3. **Package Installation:**
   - Determine which packages are needed by reading the annotations and terminal logs.
   - Install only the required packages explicitly (for example, gcc, musl-dev, make, wget, perl, etc.) using the appropriate package manager (e.g., `apk` for Alpine).
   - Avoid using meta-packages like `build-base` unless explicitly required.

4. **Working Directory and File Handling:**
   - Set a consistent working directory (for example, `/root` or as specified in the session).
   - Include steps to download, extract, or copy any required source files or dependencies as documented.
   - Use the correct extraction flags (e.g., `tar -xJf` for `.tar.xz` files or `tar -xzf` for `.tar.gz` files) based on the file type.

5. **Build and Execution Steps:**
   - Incorporate all documented steps needed to configure, build, install, or run the software or process.

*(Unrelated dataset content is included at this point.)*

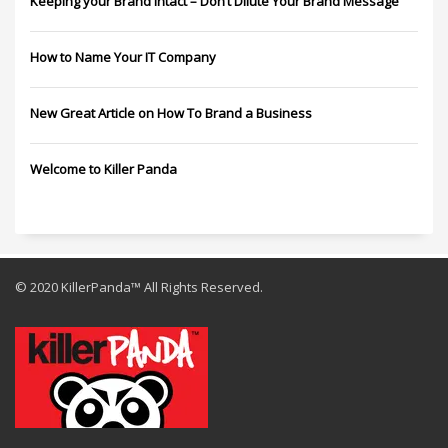
Keeping your Brand Intact – Don’t Dilute Your Brand Message
How to Name Your IT Company
New Great Article on How To Brand a Business
Welcome to Killer Panda
© 2020 KillerPanda™ All Rights Reserved.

This may include commands like `./configure`, `make -j`, and `make install`.
   - Parse the annotations for any additional commands that affect the process (while ignoring any mis-typed or erroneous commands).

6. **Error Handling:**
   - If the annotated session contains errors or mistakes (for example, mis-typed commands or failed attempts noted in the annotations), ignore those errors and do not include them in the Dockerfile.
   - Generate a clean, correct Dockerfile that reflects the intended successful process.

7. **Testing and Verification:**
   - If the session includes testing steps (for example, running a test script, checking version output, or dumping command history), include these steps in the Dockerfile to verify that the process has completed successfully.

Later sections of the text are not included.